The task:
Below are the records. Retype exactly the lines between the lines holding "Checking off boxes" and "complex financial activities", inclusive.

== Dataset records ==

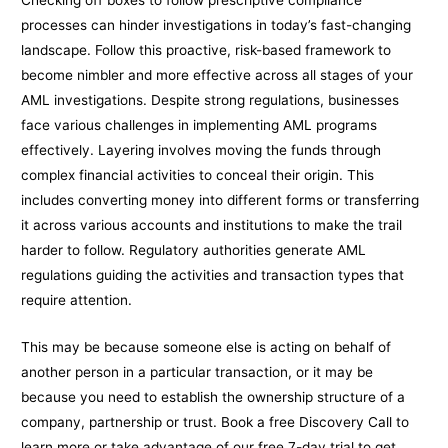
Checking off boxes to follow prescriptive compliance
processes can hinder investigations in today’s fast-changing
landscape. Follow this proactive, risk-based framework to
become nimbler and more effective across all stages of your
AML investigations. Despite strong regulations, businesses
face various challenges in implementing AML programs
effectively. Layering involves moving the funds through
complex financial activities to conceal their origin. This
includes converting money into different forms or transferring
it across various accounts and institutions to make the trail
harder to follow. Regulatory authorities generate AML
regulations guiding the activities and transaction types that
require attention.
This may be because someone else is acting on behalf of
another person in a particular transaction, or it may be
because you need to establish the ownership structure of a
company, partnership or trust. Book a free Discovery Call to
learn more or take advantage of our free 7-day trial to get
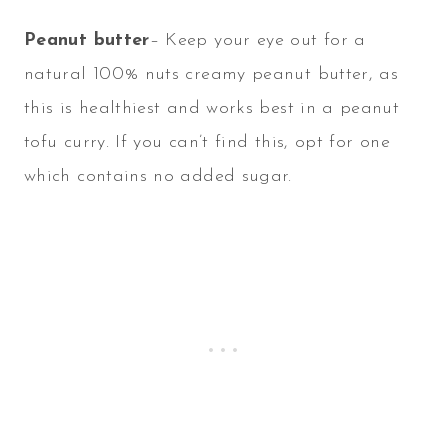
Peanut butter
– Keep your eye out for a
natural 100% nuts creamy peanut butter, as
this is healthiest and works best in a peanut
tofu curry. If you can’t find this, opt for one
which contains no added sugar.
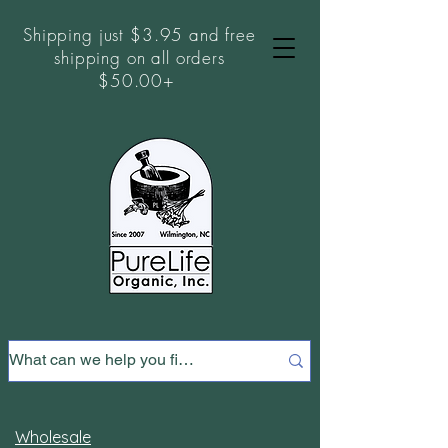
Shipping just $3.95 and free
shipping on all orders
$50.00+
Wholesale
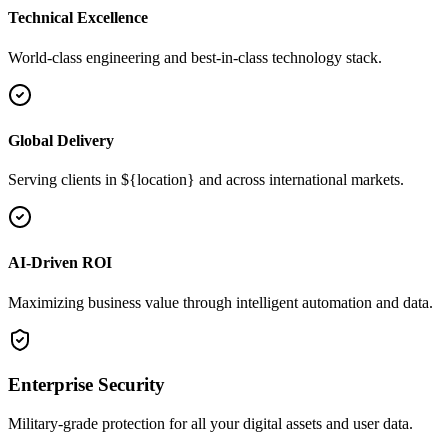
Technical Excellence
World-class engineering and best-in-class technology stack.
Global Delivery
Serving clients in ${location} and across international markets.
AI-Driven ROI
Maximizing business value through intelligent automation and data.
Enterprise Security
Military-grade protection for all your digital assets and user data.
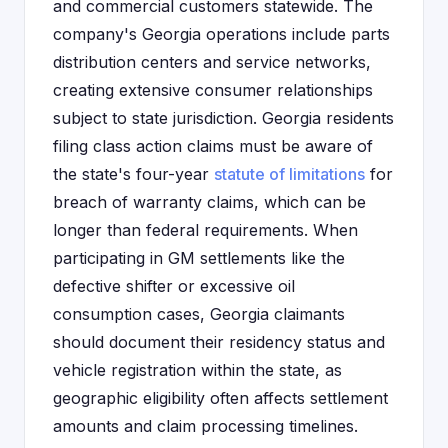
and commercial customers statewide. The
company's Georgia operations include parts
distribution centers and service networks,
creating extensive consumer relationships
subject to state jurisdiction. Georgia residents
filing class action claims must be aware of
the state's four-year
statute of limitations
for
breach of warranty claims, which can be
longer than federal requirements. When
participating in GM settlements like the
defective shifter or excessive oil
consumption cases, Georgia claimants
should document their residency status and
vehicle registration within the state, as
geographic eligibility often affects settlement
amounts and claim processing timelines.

===
== Dataset records ==

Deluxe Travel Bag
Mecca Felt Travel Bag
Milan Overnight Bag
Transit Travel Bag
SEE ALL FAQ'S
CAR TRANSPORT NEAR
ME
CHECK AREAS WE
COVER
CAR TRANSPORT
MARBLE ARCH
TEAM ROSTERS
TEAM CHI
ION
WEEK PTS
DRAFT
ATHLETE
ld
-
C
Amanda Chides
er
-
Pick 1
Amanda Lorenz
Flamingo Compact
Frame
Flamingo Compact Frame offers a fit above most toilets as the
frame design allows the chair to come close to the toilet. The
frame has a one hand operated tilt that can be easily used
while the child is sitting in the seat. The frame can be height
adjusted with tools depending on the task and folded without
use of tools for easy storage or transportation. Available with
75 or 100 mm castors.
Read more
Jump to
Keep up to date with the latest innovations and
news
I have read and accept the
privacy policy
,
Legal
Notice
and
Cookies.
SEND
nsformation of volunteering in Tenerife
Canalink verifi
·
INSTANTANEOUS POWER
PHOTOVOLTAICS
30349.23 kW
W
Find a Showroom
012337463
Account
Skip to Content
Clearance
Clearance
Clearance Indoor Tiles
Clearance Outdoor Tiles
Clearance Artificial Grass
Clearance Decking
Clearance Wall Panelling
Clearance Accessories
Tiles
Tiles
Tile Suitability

===
== Dataset records ==

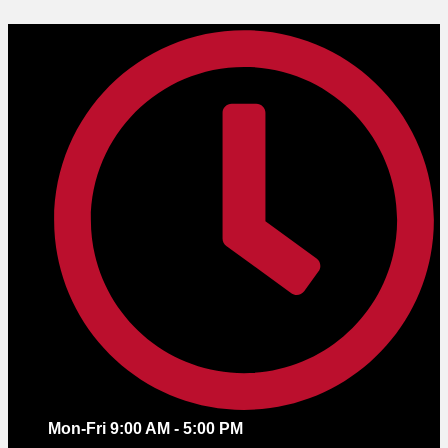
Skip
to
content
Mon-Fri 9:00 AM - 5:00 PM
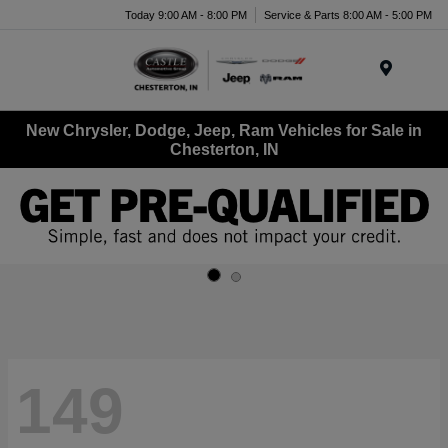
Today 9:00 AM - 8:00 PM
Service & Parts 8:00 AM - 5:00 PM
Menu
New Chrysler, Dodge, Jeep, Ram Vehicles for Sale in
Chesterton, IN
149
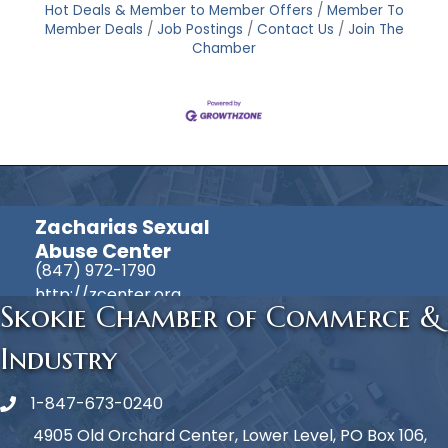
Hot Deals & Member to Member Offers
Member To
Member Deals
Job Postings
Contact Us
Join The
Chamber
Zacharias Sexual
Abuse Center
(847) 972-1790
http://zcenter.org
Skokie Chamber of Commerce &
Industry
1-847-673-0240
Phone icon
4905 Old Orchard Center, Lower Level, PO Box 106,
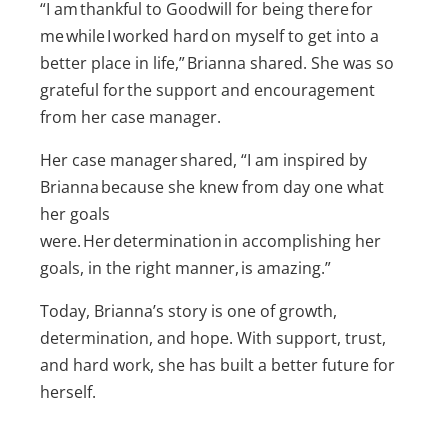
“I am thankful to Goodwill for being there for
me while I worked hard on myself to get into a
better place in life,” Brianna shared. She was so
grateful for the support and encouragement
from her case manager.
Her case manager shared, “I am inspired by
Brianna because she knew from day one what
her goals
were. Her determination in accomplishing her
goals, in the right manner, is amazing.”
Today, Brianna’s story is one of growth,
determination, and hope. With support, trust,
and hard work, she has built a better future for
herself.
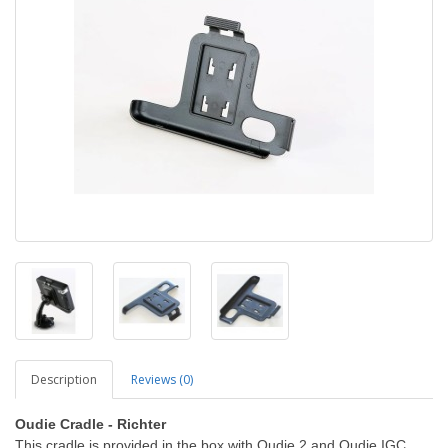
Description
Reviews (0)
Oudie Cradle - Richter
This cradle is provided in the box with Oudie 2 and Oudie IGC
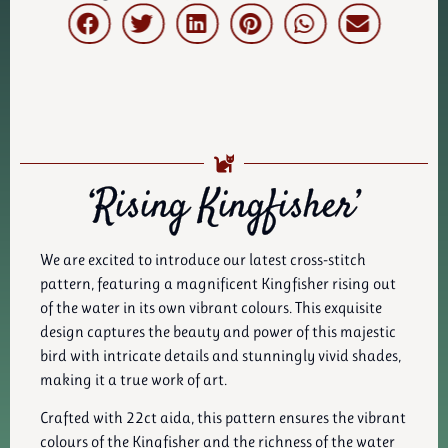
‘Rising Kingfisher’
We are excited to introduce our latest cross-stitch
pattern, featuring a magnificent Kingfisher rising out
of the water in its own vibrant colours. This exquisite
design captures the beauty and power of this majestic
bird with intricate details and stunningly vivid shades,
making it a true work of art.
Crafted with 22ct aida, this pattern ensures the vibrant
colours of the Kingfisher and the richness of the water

===

Expected answer:
Checking off boxes to follow prescriptive compliance
processes can hinder investigations in today’s fast-changing
landscape. Follow this proactive, risk-based framework to
become nimbler and more effective across all stages of your
AML investigations. Despite strong regulations, businesses
face various challenges in implementing AML programs
effectively. Layering involves moving the funds through
complex financial activities to conceal their origin. This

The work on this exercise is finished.